Whether it's friendships, politics or relationships, there will always be conflict between you and someone else, at some time or another.
How you choose to work through that conflict is up to you. You don't have to fight your way through it.
For all their testosterone, a lot of men want to avoid conflict - when our instincts are honed towards aggression and physicality, we are trained (by pressures from society as well as pressures we apply to ourselves) to avoid conflict, because that's easier than constructively working through it and has less consequences than punching the source of the problem in the face. Men walk away.
Women, being physically weaker as a general rule, should also avoid direct physical confrontation (you'd think) but there are a few who think men will never strike back, and resort to physical violence because they think a one-sided physical fight will result in their victory.
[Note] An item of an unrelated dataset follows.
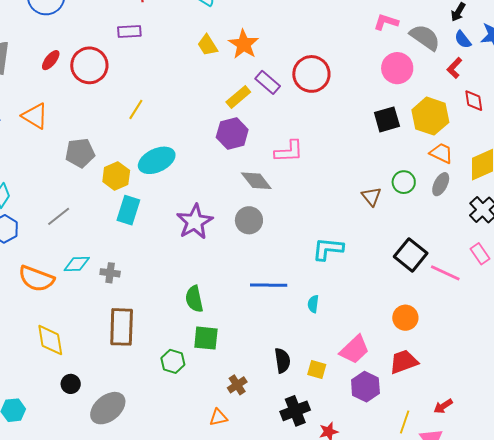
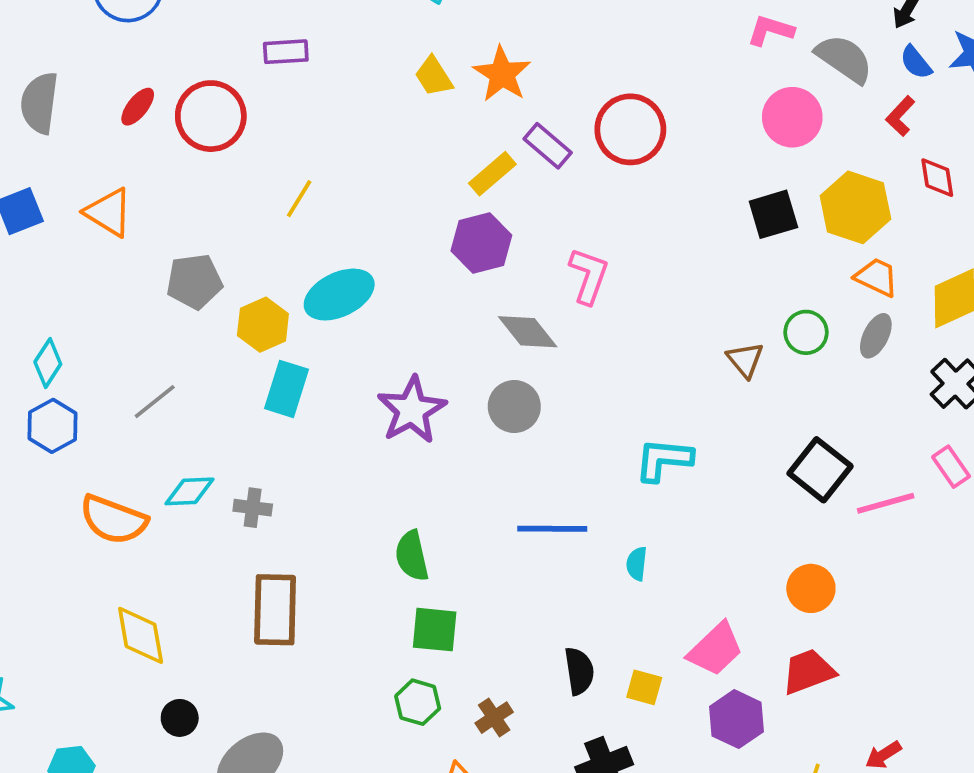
pink L-shape: (289, 151) -> (589, 276), turned -68
pink line: (445, 273) -> (886, 503), turned -40
green hexagon: (173, 361) -> (418, 702), moved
But for the most part, women avoid physical altercations and successfully deal with conflicts through other means.
Men could definitely learn from this. It is an area that is sorely lacking in the average mans emotional growth and development.
Conflict resolution relies on a few necessary first steps, and the acquisition of a few key skills.
First, men need to be more aware of their emotional states. They need to understand when they are angry, especially if they are too angry to deal with an emotionally fraught conversation. Mens words tend to be blunt and harsh, lacking the subtlety and pointed barbs of a womans cutting comment. Mens words, especially when angered, can cause bruising collateral damage. You want to avoid this. And that means you need to have a very good handle on your own emotional state. Walking away is not always a bad thing, but your partner should know that it is temporary and that you will return to deal with the issue when you're calmer.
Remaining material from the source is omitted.